E fu sempre Manganelli, a gennaio, a dare la notizia della morte di Antonino Calderone, altro storico pentito di mafia. Quando il boss decise di passare dalla parte dello Stato, nel 1987, nell'appartamento in Francia dove si era rifugiato c'erano Giovanni Falcone e Manganelli. A lui si rivolse Calderone, appena la moglie entrò nella stanza. "Lei è spostato?" chiese. "No", rispose lui. "Allora mi ascolti bene. Da questa sera lei ha una moglie e tre figli. Si sente in grado di salvarmeli questi tre piccoli e questa donna?". "Le do la mia parola - rispose - Per lei non so, ma per loro le do la mia parola".

Una vita dedicata a combattere la criminalità organizzata - A combattere la criminalità organizzata Manganelli ha passato buona parte dei suoi 62 anni. Se ne occupa fin dagli anni settanta, dopo essersi laureato in Giurisprudenza a Napoli, ma è negli anni Ottanta che comincia a lavorare spalla a spalla con quello che sarà professionalmente un 'fratello' e anche un amico: Gianni De Gennaro. Per un decennio i due sono inseparabili: sono numero uno e numero due dell'Anticrimine e poi al Servizio centrale operativo, l'eccellenza investigativa della polizia. Insieme hanno lavorato su Mafia e sequestri di persona, droga e criminalità economica al fianco di gente come Falcone e Borsellino, collaborando con le polizie di mezzo mondo, dall'Fbi alla Bka tedesca. Manganelli non ha mai tradito il suo 'capo' e nel giorno dell'avvicendamento alla guida della polizia gli espresse "gratitudine, ammirazione, amicizia e stima".
Insieme, i due hanno arrestato boss del calibro di Pietro Vernengo, Piddu Madonia, Nitto Santapaola, Pietro Aglieri. Nel 1991, quando De Gennaro tiene a battesimo la Dia, Manganelli va a guidare lo Sco, sette anni dopo diventa questore di Palermo e nel 1999 va a dirigere per due anni la questura di Napoli. Poi il ritorno al Viminale alla guida del Servizio centrale di protezione, la nomina a vicecapo e, il 25 giugno 2007, la guida del Dipartimento della pubblica sicurezza.

Le scuse - Solo una volta le strade di Manganelli e De Gennaro si sono separate ed è stato in occasione del massacro della Diaz. Manganelli era in vacanza. Ma appena divenne numero uno volle la scuola di formazione per l'ordine pubblico, a Nettuno, per evitare un'altra Genova.
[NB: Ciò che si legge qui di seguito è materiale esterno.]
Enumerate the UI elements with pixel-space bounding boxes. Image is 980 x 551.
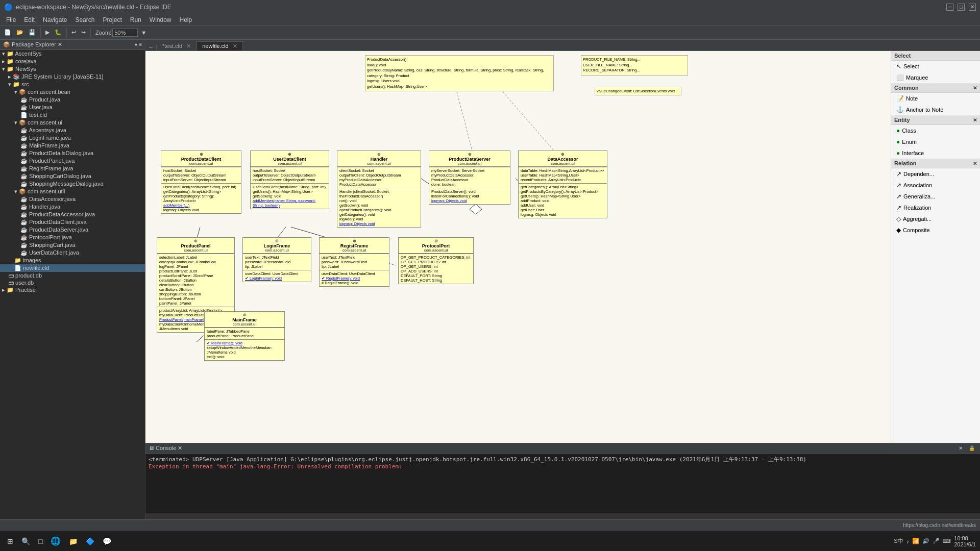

E quando l'anno scorso sono arrivate le condanne definitive per i vertici impegnati in quei giorni, è stato il primo a chiedere scusa. "E' chiaramente il momento delle scuse - disse - ai cittadini che hanno subito danni ma anche a quelli che, avendo fiducia nell'istituzione Polizia, l'hanno vista in difficoltà per qualche comportamento errato ed esigono sempre maggiore professionalità ed efficienza" (IL VIDEO). Gli ultimi anni Manganelli li ha passati a cercare di spiegare due concetti: l'importanza di parlare ai giovani, per far loro capire che "la legalità conviene"; la necessità che non siano solo le forze di polizia ad occuparsi di sicurezza. "A noi viene spesso chiesto di assumerci responsabilità che spettano alla società civile e ad altre istituzioni. Non possiamo sempre fare da supplenti. Serve una sicurezza partecipata in cui ognuno svolta il proprio ruolo, senza mai tirarsi indietro".